Exercise description — Task for the records below: count the lines that contain the word "رحمة" and give only that number.

==== Data shown

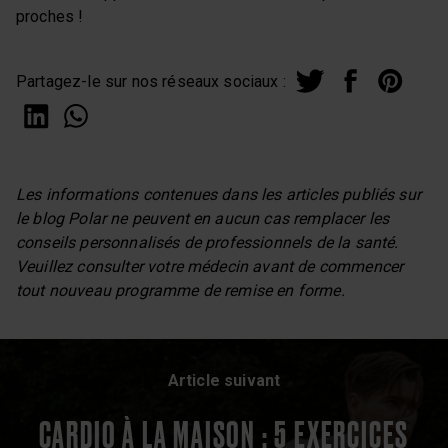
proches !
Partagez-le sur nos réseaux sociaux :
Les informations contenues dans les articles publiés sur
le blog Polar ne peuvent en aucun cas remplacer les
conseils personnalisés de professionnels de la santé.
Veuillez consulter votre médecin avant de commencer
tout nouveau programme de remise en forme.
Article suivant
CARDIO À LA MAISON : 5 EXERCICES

========
==== Data shown

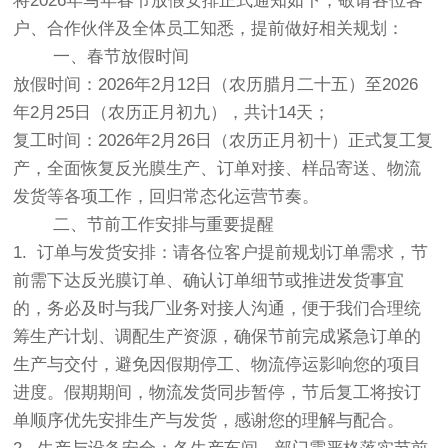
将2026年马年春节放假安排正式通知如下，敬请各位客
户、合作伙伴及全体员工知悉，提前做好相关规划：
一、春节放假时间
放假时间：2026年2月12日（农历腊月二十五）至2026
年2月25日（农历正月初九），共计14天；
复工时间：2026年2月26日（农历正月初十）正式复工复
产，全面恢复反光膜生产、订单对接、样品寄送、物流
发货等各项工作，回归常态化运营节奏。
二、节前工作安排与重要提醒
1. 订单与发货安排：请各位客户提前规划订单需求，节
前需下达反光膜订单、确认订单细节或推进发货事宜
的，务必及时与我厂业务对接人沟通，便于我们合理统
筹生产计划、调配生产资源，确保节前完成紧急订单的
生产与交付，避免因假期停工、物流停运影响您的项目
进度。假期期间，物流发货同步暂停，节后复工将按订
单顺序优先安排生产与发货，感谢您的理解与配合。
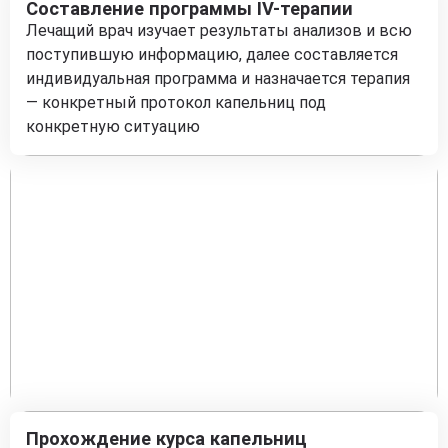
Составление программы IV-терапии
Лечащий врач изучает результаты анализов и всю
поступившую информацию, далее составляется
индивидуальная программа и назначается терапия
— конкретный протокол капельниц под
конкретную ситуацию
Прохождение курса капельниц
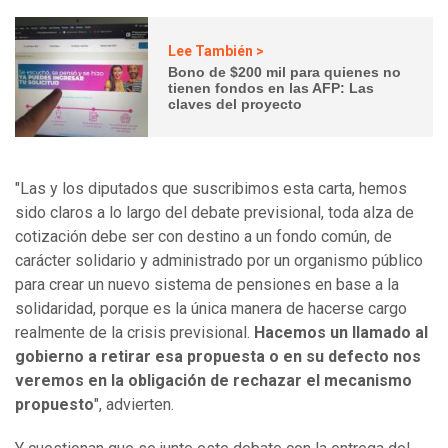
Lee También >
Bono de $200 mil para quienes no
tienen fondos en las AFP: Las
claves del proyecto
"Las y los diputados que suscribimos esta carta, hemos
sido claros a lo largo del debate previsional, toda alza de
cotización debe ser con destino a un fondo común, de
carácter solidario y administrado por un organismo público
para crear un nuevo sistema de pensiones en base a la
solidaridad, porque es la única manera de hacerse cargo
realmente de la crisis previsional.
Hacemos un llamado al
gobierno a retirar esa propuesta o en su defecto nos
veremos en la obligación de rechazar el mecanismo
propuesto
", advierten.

========
==== Data shown

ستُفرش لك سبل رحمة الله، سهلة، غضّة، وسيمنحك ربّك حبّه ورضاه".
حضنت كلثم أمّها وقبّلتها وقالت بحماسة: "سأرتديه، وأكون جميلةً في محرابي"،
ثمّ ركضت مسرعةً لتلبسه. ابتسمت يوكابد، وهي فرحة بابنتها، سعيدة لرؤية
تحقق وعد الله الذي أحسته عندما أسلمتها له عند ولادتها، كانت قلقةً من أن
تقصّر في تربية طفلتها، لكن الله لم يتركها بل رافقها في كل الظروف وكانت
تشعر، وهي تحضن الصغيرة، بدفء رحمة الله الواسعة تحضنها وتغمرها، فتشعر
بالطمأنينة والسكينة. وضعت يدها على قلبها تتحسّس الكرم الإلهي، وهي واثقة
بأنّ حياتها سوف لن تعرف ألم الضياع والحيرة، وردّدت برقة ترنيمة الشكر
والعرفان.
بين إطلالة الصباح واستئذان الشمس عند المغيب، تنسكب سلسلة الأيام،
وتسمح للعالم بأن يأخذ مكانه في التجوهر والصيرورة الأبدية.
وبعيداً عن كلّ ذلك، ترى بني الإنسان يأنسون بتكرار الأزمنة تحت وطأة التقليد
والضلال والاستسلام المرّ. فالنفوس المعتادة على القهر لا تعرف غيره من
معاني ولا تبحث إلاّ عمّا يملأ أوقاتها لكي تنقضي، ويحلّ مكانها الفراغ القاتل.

========

Result of the exercise — 2